■ **Data shown**
━━━━━━━━━━━━━━━━━━━━

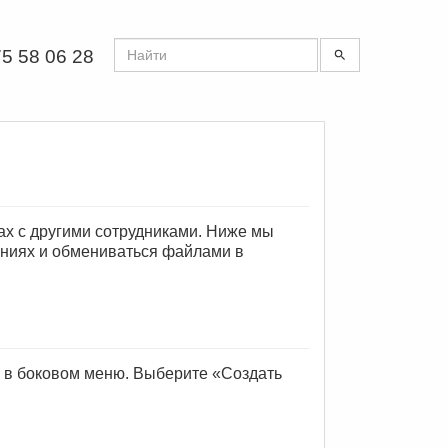
5 58 06 28
х с другими сотрудниками. Ниже мы
щениях и обмениваться файлами в
а в боковом меню. Выберите «Создать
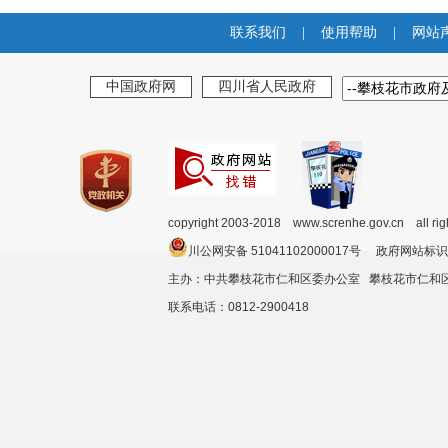
联系我们
|
使用帮助
|
网站
中国政府网
四川省人民政府
copyright 2003-2018 www.screnhe.gov.cn all ri
川公网安备 51041102000017号 政府网站标识
主办：中共攀枝花市仁和区委办公室 攀枝花市仁
联系电话：0812-2900418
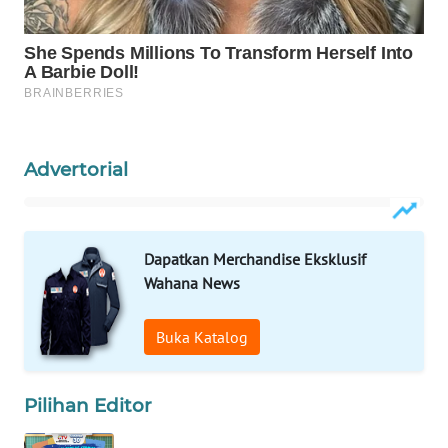
WAHANA
LISTRIK
WAHANA
TRAVEL
Advertorial
WAHANA
TV
WAHANANEWS
Dapatkan Merchandise Eksklusif
ID
Wahana News
WAHANANEWS
Buka Katalog
CO ID
WAHANANEWS
Pilihan Editor
NET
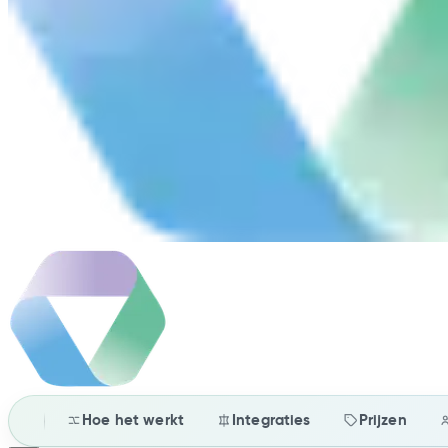
Hoe het werkt
Integraties
Prijzen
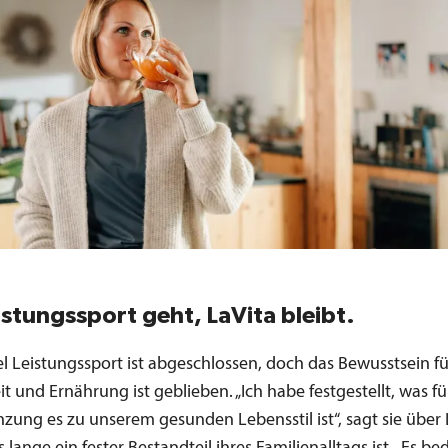
istungssport geht, LaVita bleibt.
l Leistungssport ist abgeschlossen, doch das Bewusstsein fü
 und Ernährung ist geblieben. „Ich habe festgestellt, was fü
nzung es zu unserem gesunden Lebensstil ist“, sagt sie über 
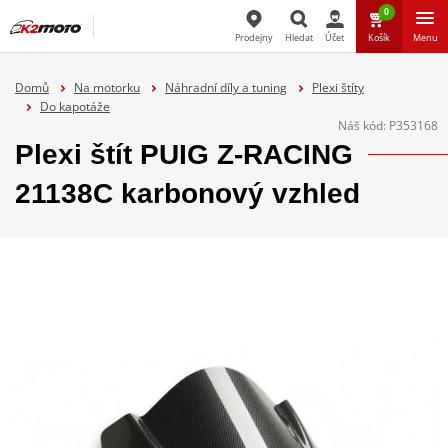
0
Prodejny
Hledat
Účet
Košík
Menu
Hledat
Domů
Na motorku
Náhradní díly a tuning
Plexi štíty
Do kapotáže
Náš kód:
P353168
Plexi štít PUIG Z-RACING
21138C karbonový vzhled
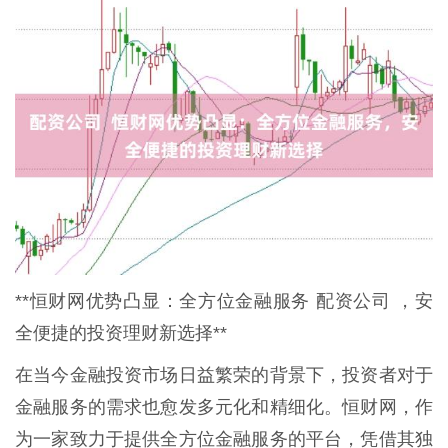
**恒财网优势凸显：全方位金融服务 配资公司 ，安
全便捷的投资理财新选择**
在当今金融投资市场日益繁荣的背景下，投资者对于
金融服务的需求也愈发多元化和精细化。恒财网，作
为一家致力于提供全方位金融服务的平台，凭借其独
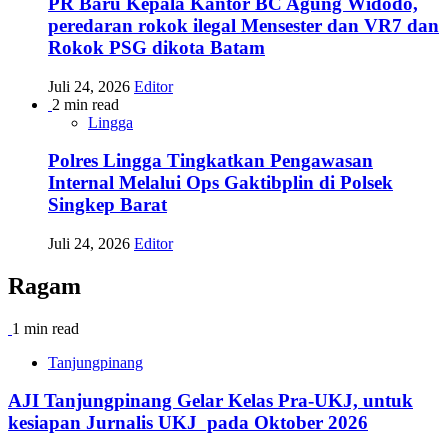
PR Baru Kepala Kantor BC Agung Widodo,
peredaran rokok ilegal Mensester dan VR7 dan
Rokok PSG dikota Batam
Juli 24, 2026
Editor
2 min read
Lingga
Polres Lingga Tingkatkan Pengawasan
Internal Melalui Ops Gaktibplin di Polsek
Singkep Barat
Juli 24, 2026
Editor
Ragam
1 min read
Tanjungpinang
AJI Tanjungpinang Gelar Kelas Pra-UKJ, untuk
kesiapan Jurnalis UKJ pada Oktober 2026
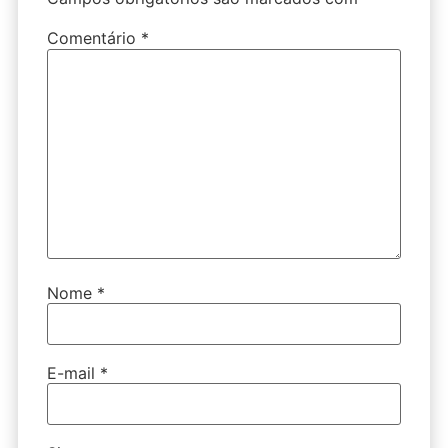
Comentário
*
Nome
*
E-mail
*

━━━━━━━━━━━━━━━━━━━━

■ **Work instructions**
Beginning with the line with "金融服务的需求也愈发多元化和精细化。恒财网，作", repeat the entries above exactly, up to and including the last line, leaving out pictures.

■ **Exercise output**
金融服务的需求也愈发多元化和精细化。恒财网，作
为一家致力于提供全方位金融服务的平台，凭借其独
PR Baru Kepala Kantor BC Agung Widodo,
peredaran rokok ilegal Mensester dan VR7 dan
Rokok PSG dikota Batam
Juli 24, 2026
Editor
2 min read
Lingga
Polres Lingga Tingkatkan Pengawasan
Internal Melalui Ops Gaktibplin di Polsek
Singkep Barat
Juli 24, 2026
Editor
Ragam
1 min read
Tanjungpinang
AJI Tanjungpinang Gelar Kelas Pra-UKJ, untuk
kesiapan Jurnalis UKJ pada Oktober 2026
Comentário
*
Nome
*
E-mail
*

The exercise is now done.